Your instructions: For each entry that follows, write out an identical copy.

(Stored items from a collection)

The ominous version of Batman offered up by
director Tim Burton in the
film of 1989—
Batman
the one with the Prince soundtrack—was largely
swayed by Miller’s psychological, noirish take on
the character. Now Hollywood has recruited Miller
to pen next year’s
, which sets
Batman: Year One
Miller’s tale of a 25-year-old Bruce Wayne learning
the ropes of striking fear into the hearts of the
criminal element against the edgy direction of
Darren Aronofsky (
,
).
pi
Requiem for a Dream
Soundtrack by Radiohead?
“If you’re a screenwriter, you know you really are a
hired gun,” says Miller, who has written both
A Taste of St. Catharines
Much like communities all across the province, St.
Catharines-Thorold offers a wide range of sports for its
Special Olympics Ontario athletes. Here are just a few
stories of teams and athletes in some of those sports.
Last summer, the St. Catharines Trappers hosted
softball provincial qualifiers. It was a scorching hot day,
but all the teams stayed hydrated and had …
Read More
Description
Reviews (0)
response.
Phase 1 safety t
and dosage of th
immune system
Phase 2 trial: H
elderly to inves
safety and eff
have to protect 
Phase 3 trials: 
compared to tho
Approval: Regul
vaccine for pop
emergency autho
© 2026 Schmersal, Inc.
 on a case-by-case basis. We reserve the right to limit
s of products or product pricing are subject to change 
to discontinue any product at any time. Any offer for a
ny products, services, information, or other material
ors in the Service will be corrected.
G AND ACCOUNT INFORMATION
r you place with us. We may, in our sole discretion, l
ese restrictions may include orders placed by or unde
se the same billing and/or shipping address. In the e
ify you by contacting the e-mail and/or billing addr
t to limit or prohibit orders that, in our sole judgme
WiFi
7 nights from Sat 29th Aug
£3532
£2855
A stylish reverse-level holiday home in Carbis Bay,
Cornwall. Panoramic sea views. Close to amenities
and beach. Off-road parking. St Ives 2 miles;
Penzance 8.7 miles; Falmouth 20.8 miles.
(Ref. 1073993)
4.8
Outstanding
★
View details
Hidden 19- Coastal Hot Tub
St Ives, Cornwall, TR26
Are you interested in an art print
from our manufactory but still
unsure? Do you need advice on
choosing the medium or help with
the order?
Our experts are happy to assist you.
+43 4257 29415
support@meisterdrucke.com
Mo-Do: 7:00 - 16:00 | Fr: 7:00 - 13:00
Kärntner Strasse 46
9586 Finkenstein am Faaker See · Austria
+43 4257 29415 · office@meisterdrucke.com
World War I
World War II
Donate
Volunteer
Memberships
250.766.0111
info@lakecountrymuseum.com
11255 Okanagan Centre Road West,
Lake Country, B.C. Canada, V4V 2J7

Task solution:
The ominous version of Batman offered up by
director Tim Burton in the
film of 1989—
Batman
the one with the Prince soundtrack—was largely
swayed by Miller’s psychological, noirish take on
the character. Now Hollywood has recruited Miller
to pen next year’s
, which sets
Batman: Year One
Miller’s tale of a 25-year-old Bruce Wayne learning
the ropes of striking fear into the hearts of the
criminal element against the edgy direction of
Darren Aronofsky (
,
).
pi
Requiem for a Dream
Soundtrack by Radiohead?
“If you’re a screenwriter, you know you really are a
hired gun,” says Miller, who has written both
A Taste of St. Catharines
Much like communities all across the province, St.
Catharines-Thorold offers a wide range of sports for its
Special Olympics Ontario athletes. Here are just a few
stories of teams and athletes in some of those sports.
Last summer, the St. Catharines Trappers hosted
softball provincial qualifiers. It was a scorching hot day,
but all the teams stayed hydrated and had …
Read More
Description
Reviews (0)
response.
Phase 1 safety t
and dosage of th
immune system
Phase 2 trial: H
elderly to inves
safety and eff
have to protect 
Phase 3 trials: 
compared to tho
Approval: Regul
vaccine for pop
emergency autho
© 2026 Schmersal, Inc.
 on a case-by-case basis. We reserve the right to limit
s of products or product pricing are subject to change 
to discontinue any product at any time. Any offer for a
ny products, services, information, or other material
ors in the Service will be corrected.
G AND ACCOUNT INFORMATION
r you place with us. We may, in our sole discretion, l
ese restrictions may include orders placed by or unde
se the same billing and/or shipping address. In the e
ify you by contacting the e-mail and/or billing addr
t to limit or prohibit orders that, in our sole judgme
WiFi
7 nights from Sat 29th Aug
£3532
£2855
A stylish reverse-level holiday home in Carbis Bay,
Cornwall. Panoramic sea views. Close to amenities
and beach. Off-road parking. St Ives 2 miles;
Penzance 8.7 miles; Falmouth 20.8 miles.
(Ref. 1073993)
4.8
Outstanding
★
View details
Hidden 19- Coastal Hot Tub
St Ives, Cornwall, TR26
Are you interested in an art print
from our manufactory but still
unsure? Do you need advice on
choosing the medium or help with
the order?
Our experts are happy to assist you.
+43 4257 29415
support@meisterdrucke.com
Mo-Do: 7:00 - 16:00 | Fr: 7:00 - 13:00
Kärntner Strasse 46
9586 Finkenstein am Faaker See · Austria
+43 4257 29415 · office@meisterdrucke.com
World War I
World War II
Donate
Volunteer
Memberships
250.766.0111
info@lakecountrymuseum.com
11255 Okanagan Centre Road West,
Lake Country, B.C. Canada, V4V 2J7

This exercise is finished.